Verkaufen sich deine günstigeren Drucke besser als deine limitierten Auflagen?
Letztes Wochenende auf einer lokalen Messe sah ich jemanden, der ohne zu zögern eines meiner Drucke der mittleren Preisklasse in offener Auflage aufhob, dann legte er die limitierte Edition desselben Shenandoah‑Overlook‑Motivs wieder zurück, nachdem er den Preis gesehen hatte. Das brachte mich zum Nachdenken über meine eigenen Verkäufe der letzten Jahre.
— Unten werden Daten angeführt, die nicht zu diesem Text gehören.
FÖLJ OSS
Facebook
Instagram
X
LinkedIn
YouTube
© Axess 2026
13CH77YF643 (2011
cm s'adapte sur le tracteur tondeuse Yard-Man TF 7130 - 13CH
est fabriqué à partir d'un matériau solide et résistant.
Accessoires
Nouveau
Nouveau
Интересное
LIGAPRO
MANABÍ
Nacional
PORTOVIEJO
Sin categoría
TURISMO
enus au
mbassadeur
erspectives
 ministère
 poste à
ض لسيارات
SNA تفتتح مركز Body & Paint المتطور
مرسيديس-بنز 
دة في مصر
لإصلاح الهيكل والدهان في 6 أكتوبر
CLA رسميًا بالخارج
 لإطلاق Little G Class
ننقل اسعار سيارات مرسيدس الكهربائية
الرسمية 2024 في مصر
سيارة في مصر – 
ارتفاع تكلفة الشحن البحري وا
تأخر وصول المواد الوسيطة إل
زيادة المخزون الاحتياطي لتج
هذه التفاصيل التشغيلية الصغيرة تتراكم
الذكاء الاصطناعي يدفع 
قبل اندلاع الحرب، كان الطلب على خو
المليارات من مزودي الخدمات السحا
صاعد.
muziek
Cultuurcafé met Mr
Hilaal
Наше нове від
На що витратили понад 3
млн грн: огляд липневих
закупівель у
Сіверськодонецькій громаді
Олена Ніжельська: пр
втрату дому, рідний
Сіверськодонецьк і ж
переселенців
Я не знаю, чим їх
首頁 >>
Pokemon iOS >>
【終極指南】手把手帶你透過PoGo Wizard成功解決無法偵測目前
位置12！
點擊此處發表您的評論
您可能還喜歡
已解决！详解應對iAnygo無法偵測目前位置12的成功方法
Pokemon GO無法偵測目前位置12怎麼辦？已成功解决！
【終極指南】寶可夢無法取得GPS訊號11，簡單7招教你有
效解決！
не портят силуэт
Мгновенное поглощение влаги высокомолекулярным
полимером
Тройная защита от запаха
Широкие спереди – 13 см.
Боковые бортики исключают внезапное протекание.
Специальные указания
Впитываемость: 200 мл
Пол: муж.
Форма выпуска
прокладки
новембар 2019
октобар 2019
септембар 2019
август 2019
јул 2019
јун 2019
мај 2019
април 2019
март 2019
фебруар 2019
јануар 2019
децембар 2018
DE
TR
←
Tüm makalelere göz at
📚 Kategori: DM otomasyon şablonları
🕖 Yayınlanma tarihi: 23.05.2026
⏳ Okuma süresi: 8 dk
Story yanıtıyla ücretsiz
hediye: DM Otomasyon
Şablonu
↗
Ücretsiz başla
Auf lange Sicht nahm ich an, dass signierte limitierte Auflagen bei Käufern mehr Gewicht hätten. Und manchmal tun sie das, besonders bei Sammlerinnen und Sammlern, die bereits wissen, was sie wollen. Aber ehrlich gesagt haben meine kleineren Drucke in offener Auflage auf Lustre-Papier alles andere deutlich übertroffen. Jahre lang habe ich versucht, das Premium‑Zeug zu verkaufen, bevor mir klar wurde, dass die meisten Leute, die einen Stand betreten oder online stöbern, einfach etwas möchten, zu einem Preis, der ihnen kein Zögern abverlangt.
Mich interessiert, was ihr alle herausgefunden habt. Verkaufen sich eure günstigeren Drucke schneller, oder habt ihr Glück dabei, eine Nachfrage nach limitierten Editionen zu erzeugen? Und gibt es ein bestimmtes Druckmedium oder eine Papierkombination, zu der eure Käufer tendieren? Metall, Leinwand, Fine-Art-Papier? Ich experimentiere noch und würde gerne hören, was bei anderen tatsächlich funktioniert.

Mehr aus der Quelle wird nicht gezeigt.